Maryland argues that Green does not apply to this case because petitioner's original indictment was absolutely void. One cannot be placed in "jeopardy" by a void indictment, the State argues. This argument sounds a bit strange, however, since petitioner could quietly have served out his sentence under this "void" indictment had he not appealed his burglary conviction. Only by accepting the option of a new trial could the indictment [395 U.S. 784, 797] be set aside; at worst the indictment would seem only voidable at the defendant's option, not absolutely void.
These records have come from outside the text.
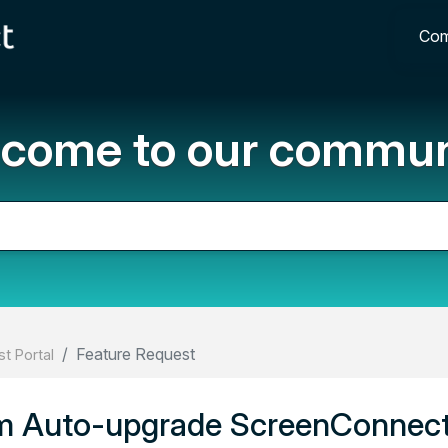
Com
come to our commun
Feature Request
t Portal
om Auto-upgrade ScreenConnec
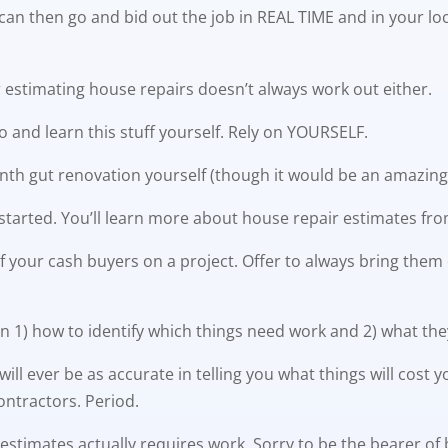
can then go and bid out the job in REAL TIME and in your lo
or estimating house repairs doesn’t always work out either.
go and learn this stuff yourself. Rely on YOURSELF.
th gut renovation yourself (though it would be an amazing 
et started. You’ll learn more about house repair estimates f
 your cash buyers on a project. Offer to always bring them de
n 1) how to identify which things need work and 2) what they
 will ever be as accurate in telling you what things will co
ontractors. Period.
 estimates actually requires work. Sorry to be the bearer of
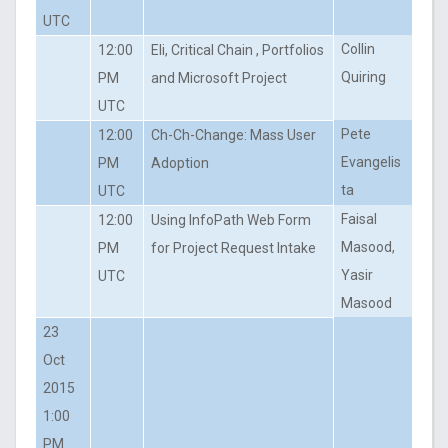
UTC
Collin
12:00
Eli, Critical Chain , Portfolios
Quiring
PM
and Microsoft Project
UTC
Pete
12:00
Ch-Ch-Change: Mass User
Evangelis
PM
Adoption
ta
UTC
Faisal
12:00
Using InfoPath Web Form
Masood,
PM
for Project Request Intake
Yasir
UTC
Masood
23
Oct
2015
1:00
PM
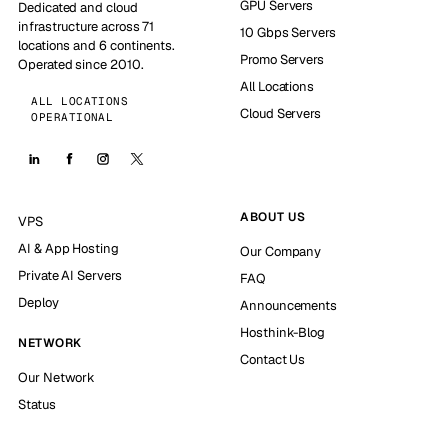
GPU Servers
Dedicated and cloud
infrastructure across 71
10 Gbps Servers
locations and 6 continents.
Promo Servers
Operated since 2010.
All Locations
ALL LOCATIONS
Cloud Servers
OPERATIONAL
ABOUT US
VPS
AI & App Hosting
Our Company
Private AI Servers
FAQ
Deploy
Announcements
Hosthink-Blog
NETWORK
Contact Us
Our Network
Status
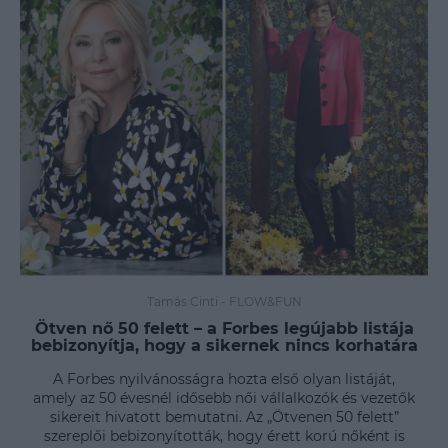
Tamás Cinti
-
FLOW&FUN
Ötven nő 50 felett – a Forbes legújabb listája
bebizonyítja, hogy a sikernek nincs korhatára
A Forbes nyilvánosságra hozta első olyan listáját,
amely az 50 évesnél idősebb női vállalkozók és vezetők
sikereit hivatott bemutatni. Az „Ötvenen 50 felett”
szereplői bebizonyították, hogy érett korú nőként is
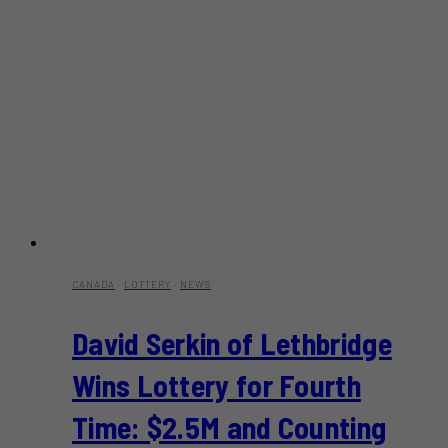
CANADA
·
LOTTERY
·
NEWS
David Serkin of Lethbridge
Wins Lottery for Fourth
Time: $2.5M and Counting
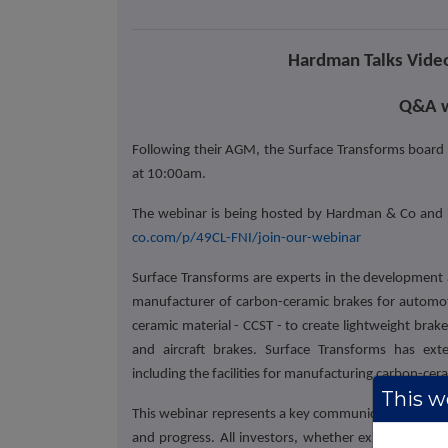
Hardman Talks Video
Q&A w
Following their AGM, the Surface Transforms board
at 10:00am.
The webinar is being hosted by Hardman & Co and inv
co.com/p/49CL-FNI/join-our-webinar
Surface Transforms are experts in the development 
manufacturer of carbon-ceramic brakes for automotiv
ceramic material - CCST - to create lightweight brak
and aircraft brakes. Surface Transforms has exte
including the facilities for manufacturing carbon-cer
This we
This webinar represents a key communication channel
and progress. All investors, whether existing share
In any case, this argument was answered here over 70 years ago in United States v. Ball, 163 U.S. 662 (1896). In that case Millard Fillmore Ball was indicted, together with two other men, for the murder of one William T. Box in the Indian Territory. He was acquitted and his codefendants were convicted. They appealed and won a reversal on the ground that the indictment erroneously failed to aver the time or place of Box's death. All three defendants were retried, and this time Ball was convicted. This Court sustained his double jeopardy claim, notwithstanding the technical invalidity of the indictment upon which he was first tried. The Court refused to allow the Government to allege its own error to deprive the defendant of the benefit of an acquittal by a jury. Id., at 667-668. "[A]lthough the indictment was fatally defective, yet, if the court had jurisdiction of the cause and of the party, its judgment is not void, but only voidable by writ of error . . .," and the Government could not have the acquittal set aside over the defendant's objections. Id., at 669-670. This case is totally indistinguishable. Petitioner was acquitted of larceny. He has, under Green, a valid double jeopardy plea which he cannot be forced to waive. Yet Maryland wants the earlier acquittal set aside, over petitioner's objections, because of a defect in the indictment. This it cannot do. Petitioner's larceny conviction cannot stand.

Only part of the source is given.